Vanda reconnut alors qu’elle se trouvait dans une sorte de caveau de sept ou huit pieds de large. À première vue, on n’y voyait d’autre issue que le soupirail par lequel elle venait d’entrer. Cependant, à force de regarder, elle aperçut dans un coin une portion de mur qui paraissait plus noire. Vanda reconnut que ce n’était plus le mur, mais bien une porte, et que cette porte, qui paraissait être en chêne d’une forte épaisseur, était garnie de grands verrous et d’une grosse serrure. Vanda avait bien une lime. Mais combien de temps lui faudrait-il pour entamer les gonds et les scier ! D’un autre côté, si elle voulait appeler Noël, il fallait qu’elle fît sauter un second barreau du soupirail afin qu’il pût entrer.

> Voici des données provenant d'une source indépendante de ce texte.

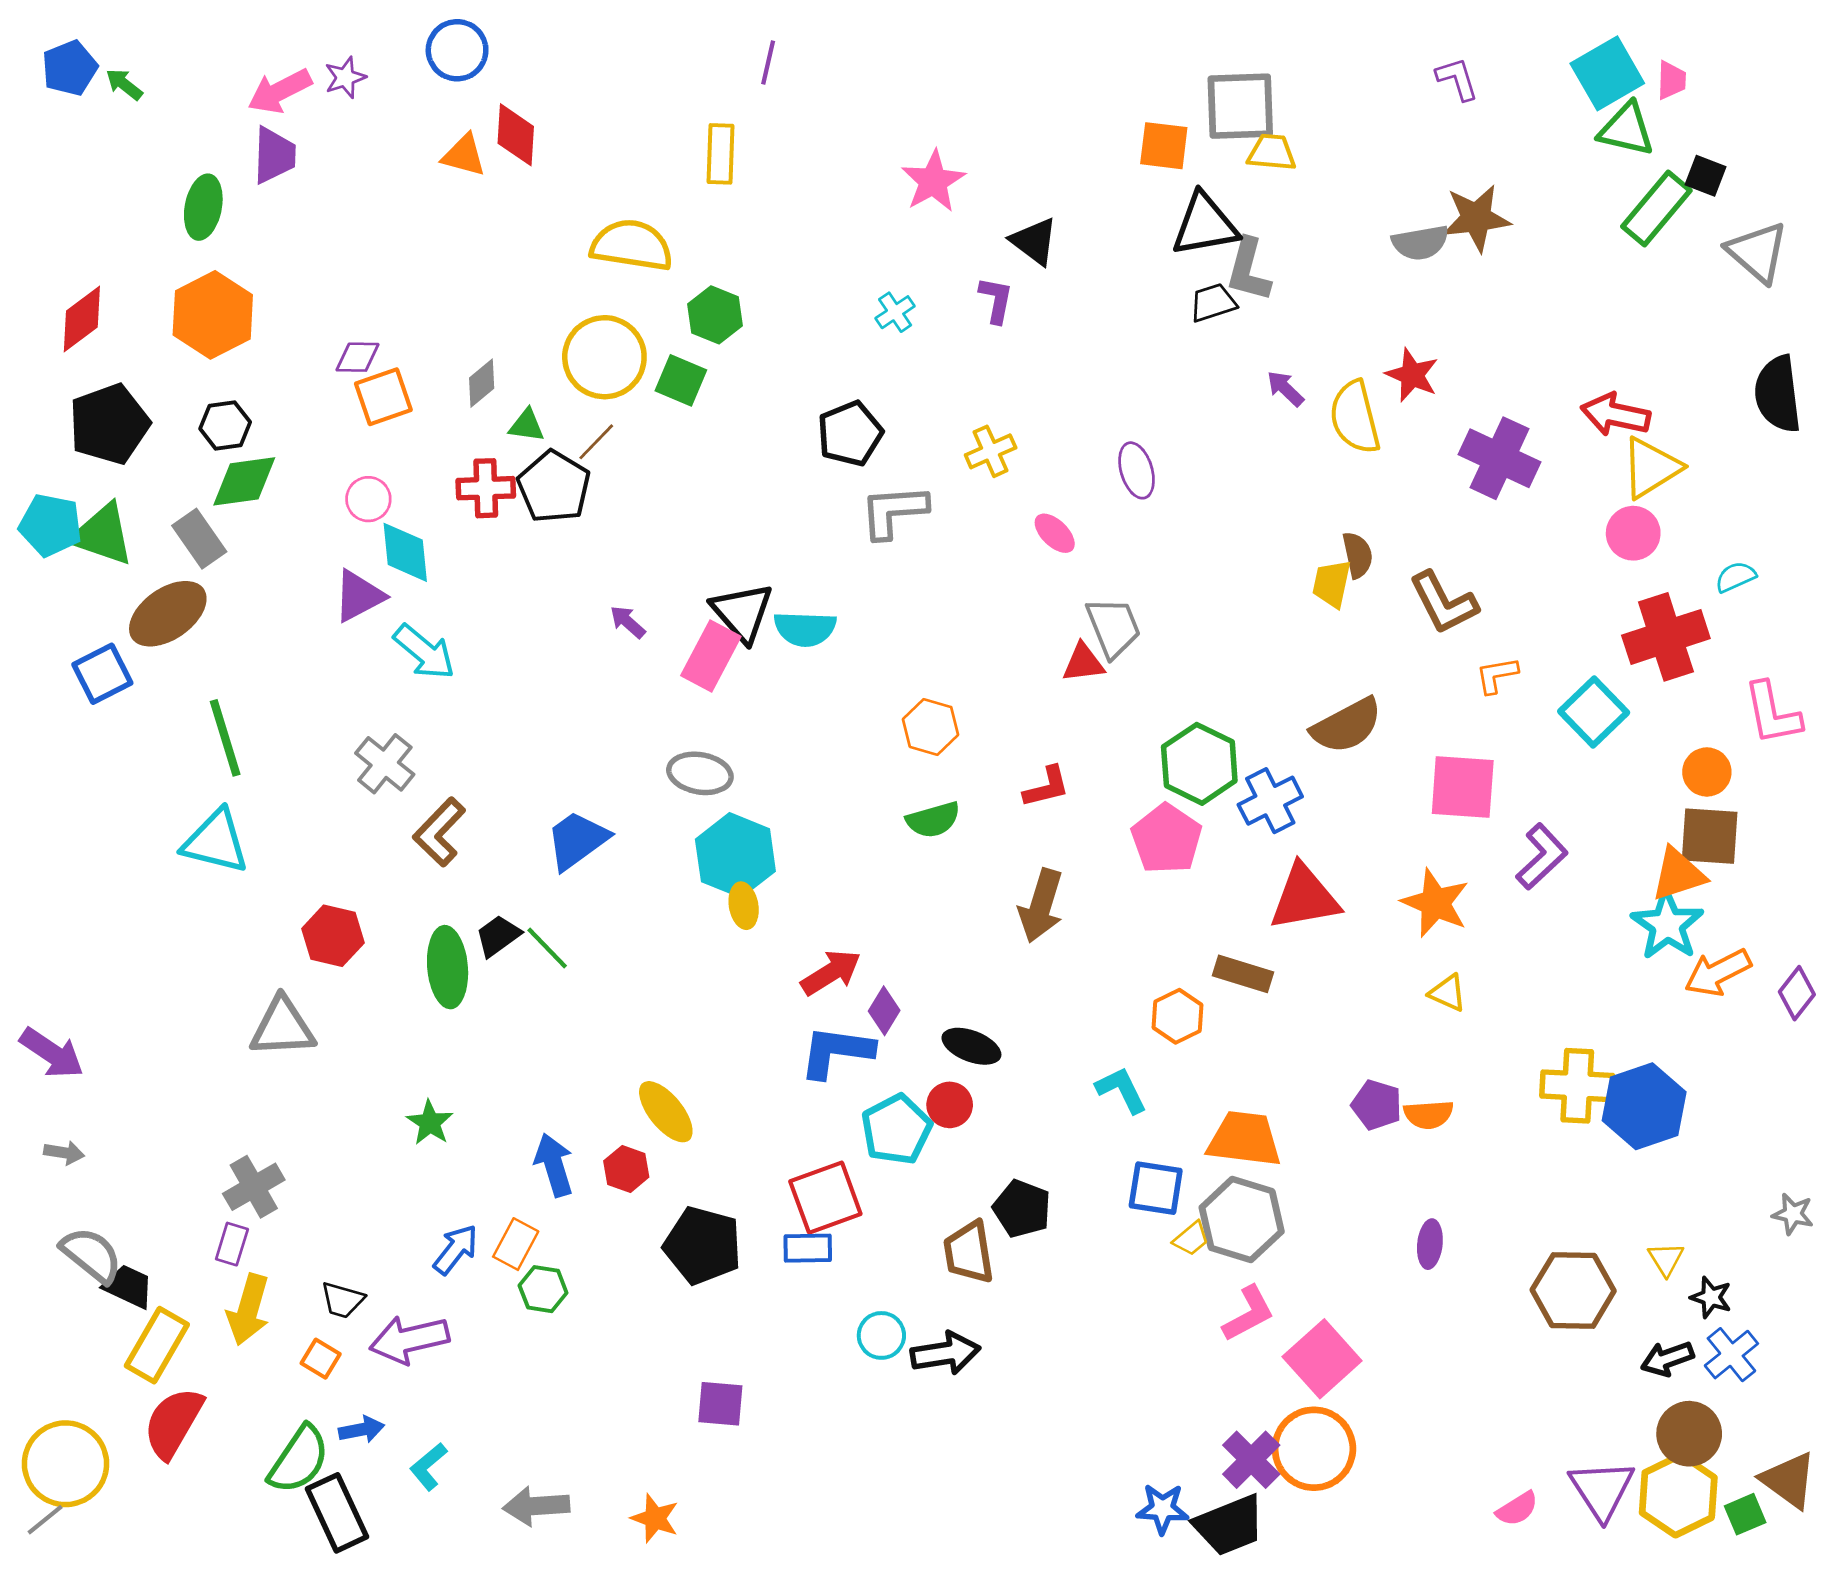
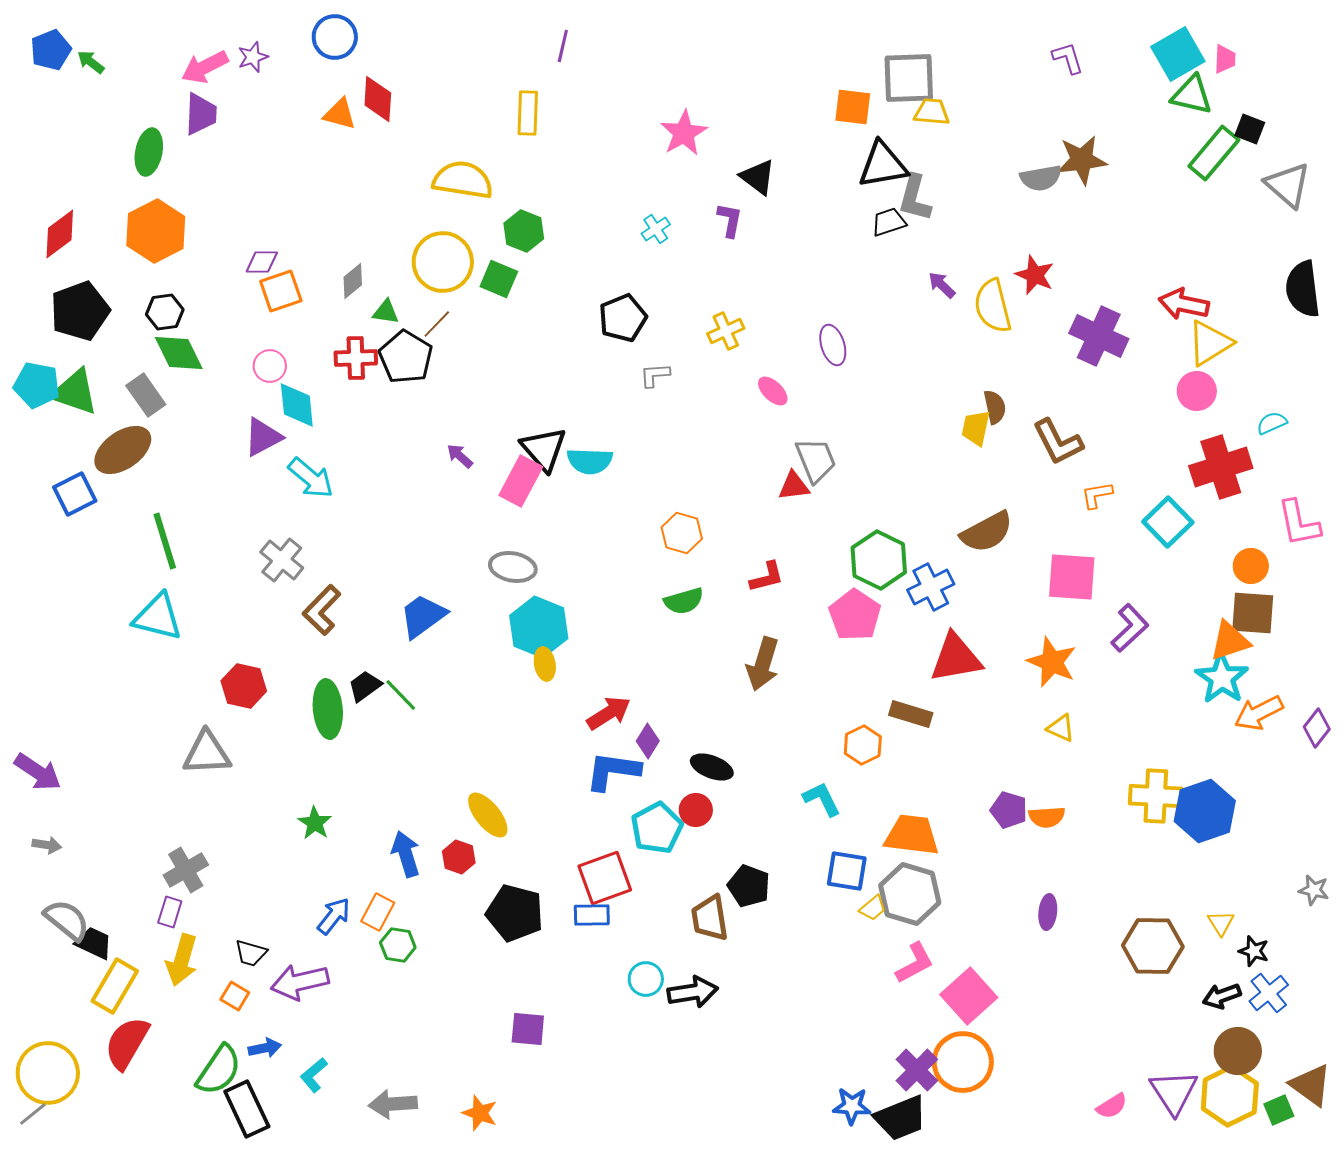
green diamond: (244, 481) -> (179, 353), turned 72
gray L-shape: (894, 511) -> (655, 375), size x0.6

Elle y songea un moment ; mais deux difficultés matérielles l’arrêtèrent, dont la première lui parut tout à fait insurmontable. Le soupirail était à huit ou dix pieds au-dessus de sa tête. Il n’y avait dans le caveau ni une futaille, ni une planche, ni rien qui pût l’aider à y atteindre. La seconde difficulté, en admettant que cette première eût pu être vaincue, était presque aussi grande. Comment, du dehors, Noël atteindrait-il lui aussi le soupirail ? Quand elle eut pesé tout cela, Vanda résolut d’attaquer la porte. Elle avait un marteau, elle avait une lime. Avec le marteau, elle pouvait essayer de briser la serrure. Avec la lime, elle pouvait couper les gonds. Mais la besogne du marteau est bruyante ; celle de la lime est sourde. Les geôliers d’Antoinette entendraient les coups de marteau ; ils n’entendraient peut-être pas les grincements de la lime. Vanda se mit bravement à l’ouvrage.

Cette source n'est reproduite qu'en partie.